I think the simplest way is to subtract 25 days and aggregate by the month:
select year(dateadd(day, -25, datetime)) as yr,
month(dateadd(day, -25, datetime)) as mon,
sum(data)
from t
group by dateadd(day, -25, datetime);
You can format yr and mon to get the dates for the specific ranges, but this does the aggregation (and the yr/mon columns might be sufficient).
Step 0: Build a calendar table.
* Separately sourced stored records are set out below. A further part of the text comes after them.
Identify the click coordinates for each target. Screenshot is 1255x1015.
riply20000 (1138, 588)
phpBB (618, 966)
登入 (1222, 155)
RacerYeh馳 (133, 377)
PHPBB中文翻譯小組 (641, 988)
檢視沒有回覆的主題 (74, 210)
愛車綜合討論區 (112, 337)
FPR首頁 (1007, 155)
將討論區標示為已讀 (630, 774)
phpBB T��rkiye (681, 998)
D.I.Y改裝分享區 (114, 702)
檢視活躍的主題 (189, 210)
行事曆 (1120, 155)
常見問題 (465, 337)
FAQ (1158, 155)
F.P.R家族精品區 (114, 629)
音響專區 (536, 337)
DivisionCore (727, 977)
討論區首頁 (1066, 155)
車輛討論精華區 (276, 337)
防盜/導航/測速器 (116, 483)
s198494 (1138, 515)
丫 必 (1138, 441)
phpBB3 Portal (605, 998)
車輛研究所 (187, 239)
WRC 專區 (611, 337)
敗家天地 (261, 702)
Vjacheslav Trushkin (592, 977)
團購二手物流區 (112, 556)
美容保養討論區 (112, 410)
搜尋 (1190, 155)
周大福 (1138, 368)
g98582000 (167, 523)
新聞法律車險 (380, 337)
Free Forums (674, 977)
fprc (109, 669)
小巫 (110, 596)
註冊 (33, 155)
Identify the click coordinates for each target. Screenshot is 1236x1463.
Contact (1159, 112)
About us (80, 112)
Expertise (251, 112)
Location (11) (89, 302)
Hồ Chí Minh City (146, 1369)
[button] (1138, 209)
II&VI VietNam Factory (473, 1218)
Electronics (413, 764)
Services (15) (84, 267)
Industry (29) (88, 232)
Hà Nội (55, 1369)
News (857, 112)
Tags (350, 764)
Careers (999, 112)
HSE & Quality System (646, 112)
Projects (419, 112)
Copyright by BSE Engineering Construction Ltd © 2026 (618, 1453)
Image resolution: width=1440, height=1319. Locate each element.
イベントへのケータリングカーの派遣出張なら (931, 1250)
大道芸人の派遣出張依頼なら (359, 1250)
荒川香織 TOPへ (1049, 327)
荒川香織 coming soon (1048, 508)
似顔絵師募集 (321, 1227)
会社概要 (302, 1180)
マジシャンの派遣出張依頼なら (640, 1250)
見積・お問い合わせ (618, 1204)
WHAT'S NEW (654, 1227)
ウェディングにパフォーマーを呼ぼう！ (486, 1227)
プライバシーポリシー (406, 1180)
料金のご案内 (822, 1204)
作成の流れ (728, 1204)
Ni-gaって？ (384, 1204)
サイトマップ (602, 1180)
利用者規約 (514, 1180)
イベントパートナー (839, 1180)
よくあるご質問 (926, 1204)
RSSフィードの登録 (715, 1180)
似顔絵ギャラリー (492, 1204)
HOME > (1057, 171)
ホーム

Every database needs a calendar table eventually to simplify this sort of calculation.
In this table you may have columns such as:
Date (primary key)
Day
Month
Year
Quarter
Half-year (e.g. 1 or 2)
Day of year (1 to 366)
Day of week (numeric or text)
Is weekend (seems redundant now, but is a huge time saver later on)
Fiscal quarter/year (if your company's fiscal year doesn't start on Jan. 1)
Is Holiday
etc.
If your company starts its month on the 24th, then you can add a "Fiscal Month" column that represents that.
Step 1: Join on the calendar table
Step 2: Group by the columns in the calendar table.
Calendar tables sound weird at first, but once you realize that they are in fact tiny even if they span a couple hundred years they quickly become a major asset.
Don't try to cheap out on disk space by using computed columns. You want real columns because they are much faster and can be indexed if necessary. (Though honestly, usually just the PK index is enough for even wide calendar tables.)